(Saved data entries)
▬▬▬▬▬▬
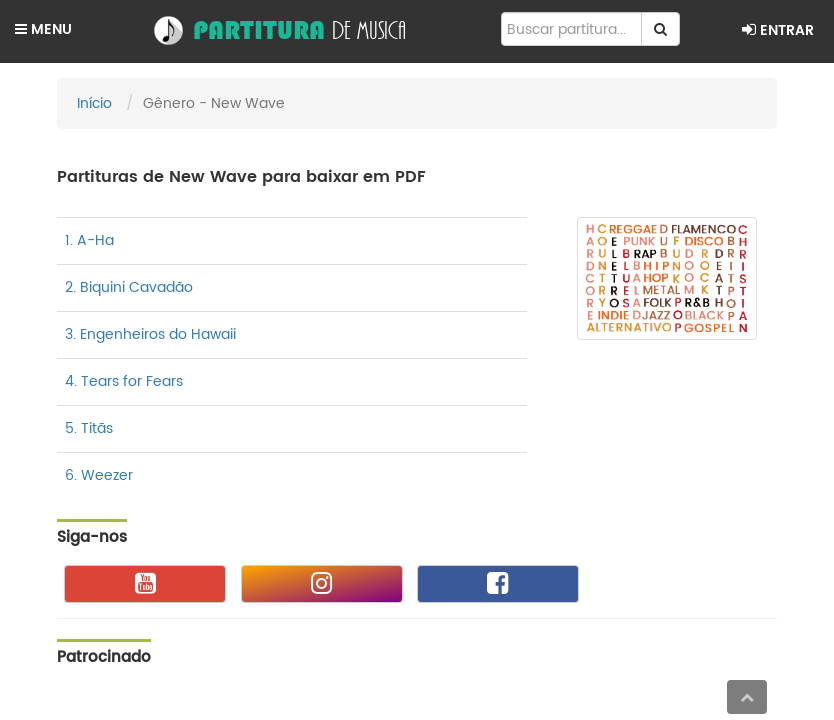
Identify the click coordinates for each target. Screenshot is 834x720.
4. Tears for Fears (124, 381)
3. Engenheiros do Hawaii (150, 334)
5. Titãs (89, 428)
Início (94, 103)
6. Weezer (99, 475)
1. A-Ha (89, 240)
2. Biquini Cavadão (129, 287)
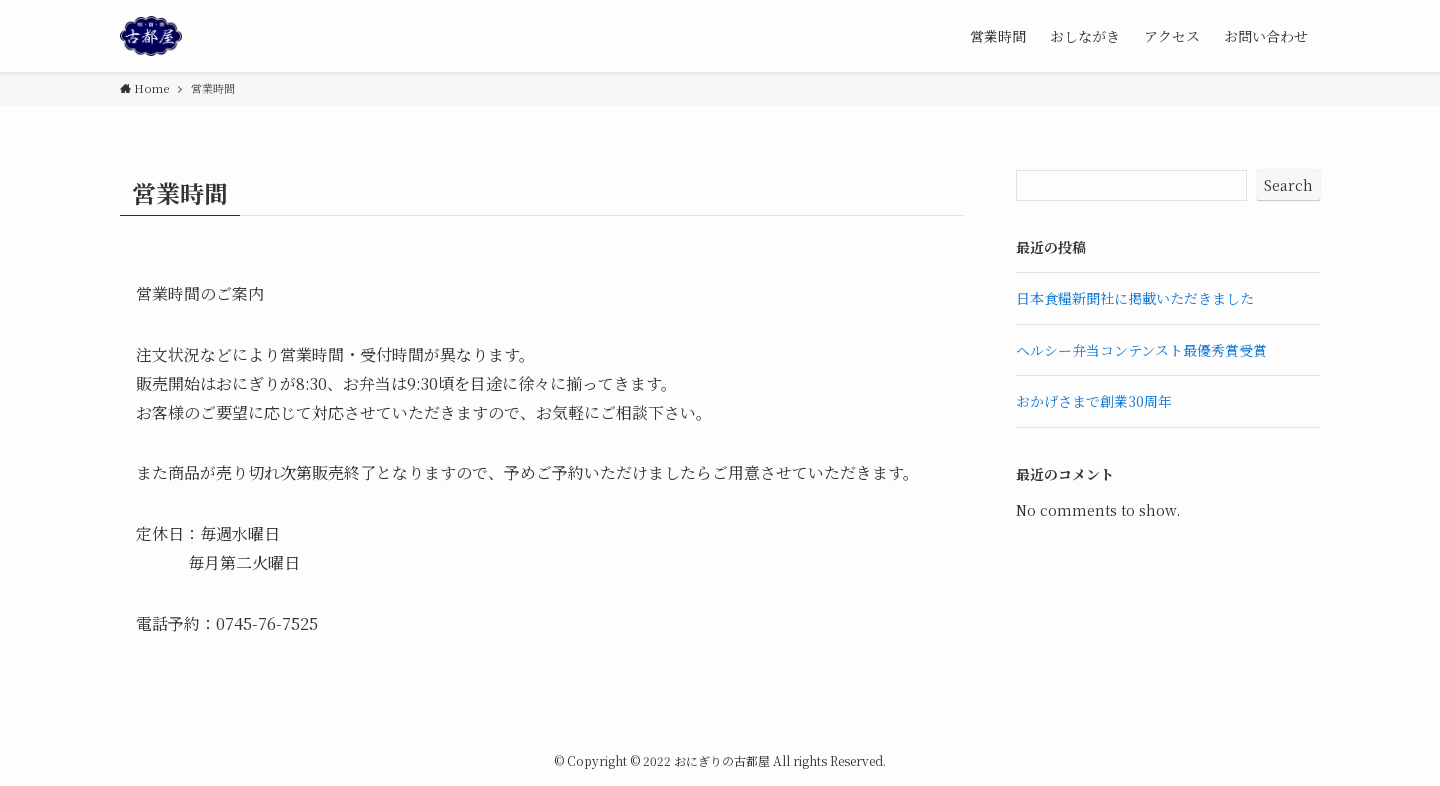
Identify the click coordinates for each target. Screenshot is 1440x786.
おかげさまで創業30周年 (1094, 401)
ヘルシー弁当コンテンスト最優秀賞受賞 (1141, 350)
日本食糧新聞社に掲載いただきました (1135, 298)
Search (1288, 185)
▬▬▬▬▬▬
Action item.
Every line in the data that holds the string "target" should be copied.

Result of the task.
Identify the click coordinates for each target. Screenshot is 834x720.
Identify the click coordinates for each target. Screenshot is 1440x786.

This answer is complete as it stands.